Anna Kournikova had a raucous home crowd supporting her and a familiar opponent across the net as she tried again to win her first WTA Tour title.

She didn't come close.

Top-ranked Martina Hingis beat Kournikova 6-3, 6-1 Sunday to win the Kremlin Cup in a lopsided match that made the 20-year-old Swiss the youngest tennis player to win $14 million in prize money.

In the men's final, Olympic champion Yevgeny Kafelnikov beat David Prinosil 6-2, 7-5 for his fourth straight Kremlin Cup crown and his first ATP Tour title of 2000.

Hingis now has eight titles this year and 34 for her career.

Kournikova, who will move back into the top 10 for the first time since April by virtue of reaching the championship match, is 0-for-4 in finals appearances.

"I'm glad I got to the finals and I am upset at losing the match," the Russian said. "I played well yesterday, but today Martina played better. I struggled until the last point."

She was cheered on by a sellout crowd of 16,300 inside Olympic Stadium.

After their match, Hingis and Kournikova went out to play the doubles final. They lost to U.S. Open champions Julie Halard-Decugis and Ai Sugiyama 4-6, 6-4, 7-6 (5).

In gaining her 70th singles match win of the year, Hingis reeled off five straight games to close out the first set in 26 minutes and move out to a 3-0 lead in the second.

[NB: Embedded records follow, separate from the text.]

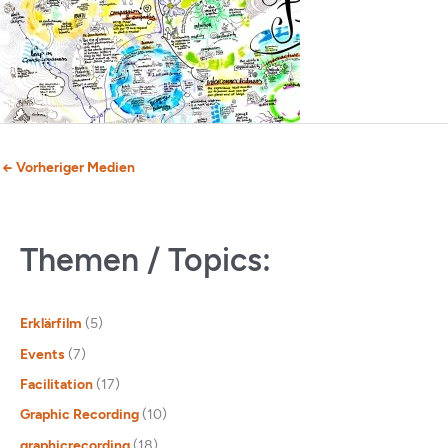
←
Vorheriger Medien
Themen / Topics:
Erklärfilm
(5)
Events
(7)
Facilitation
(17)
Graphic Recording
(10)
graphicrecording
(18)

After Kournikova took the fourth game of the second set, Hingis lost just one point the rest of the way.

The whole match took 46 minutes.

"I think in the beginning, it was a very even match," Hingis said. "But in the second set she started missing a little bit more. I knew I had to play very well against her today because she had nothing to lose and the crowd supported her."

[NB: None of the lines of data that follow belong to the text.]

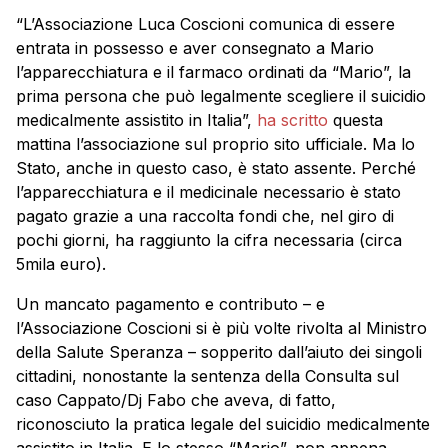
“L’Associazione Luca Coscioni comunica di essere
entrata in possesso e aver consegnato a Mario
l’apparecchiatura e il farmaco ordinati da “Mario”, la
prima persona che può legalmente scegliere il suicidio
medicalmente assistito in Italia”,
ha scritto
questa
mattina l’associazione sul proprio sito ufficiale. Ma lo
Stato, anche in questo caso, è stato assente. Perché
l’apparecchiatura e il medicinale necessario è stato
pagato grazie a una raccolta fondi che, nel giro di
pochi giorni, ha raggiunto la cifra necessaria (circa
5mila euro).
Un mancato pagamento e contributo – e
l’Associazione Coscioni si è più volte rivolta al Ministro
della Salute Speranza – sopperito dall’aiuto dei singoli
cittadini, nonostante la sentenza della Consulta sul
caso Cappato/Dj Fabo che aveva, di fatto,
riconosciuto la pratica legale del suicidio medicalmente
assistito in Italia. E lo stesso “Mario”, non appena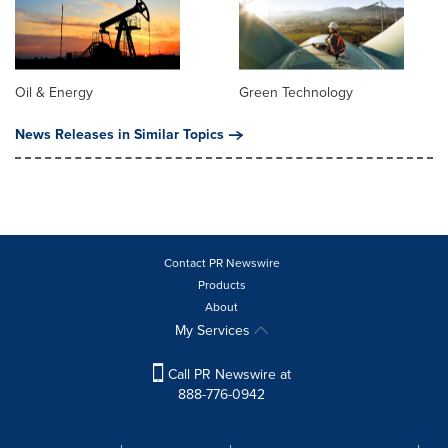
Oil & Energy
Green Technology
News Releases in Similar Topics
Contact PR Newswire
Products
About
My Services
Call PR Newswire at
888-776-0942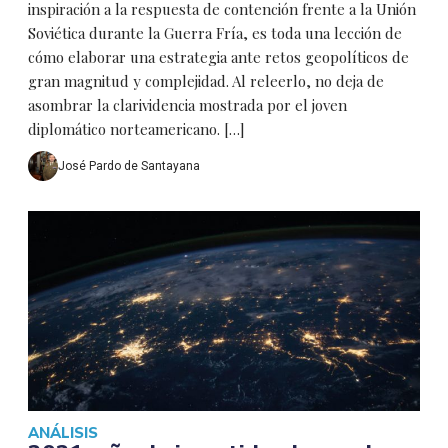
inspiración a la respuesta de contención frente a la Unión
Soviética durante la Guerra Fría, es toda una lección de
cómo elaborar una estrategia ante retos geopolíticos de
gran magnitud y complejidad. Al releerlo, no deja de
asombrar la clarividencia mostrada por el joven
diplomático norteamericano. […]
José Pardo de Santayana
ANÁLISIS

Hingis, who earned $166,000 for the victory, lost only one set during her run through the tournament. She now owns a 9-1 career record against Kournikova.

Kafelnikov broke Prinosil's serve twice en route to winning the first set in 28 minutes.

"I didn't have the slightest doubt in my victory today," said Kafelnikov, a two-time Grand Slam tournament champion who will remain No. 5 in the ATP Champions Race.

Prinosil, an unseeded German who surprised U.S. Open champion Marat Safin in the semifinals here, had a chance to stay in the final when he was serving at 5-5 in the second set.

But he went down 15-40 in that 11th game and then double-faulted to essentially hand the game, set and match to Kafelnikov.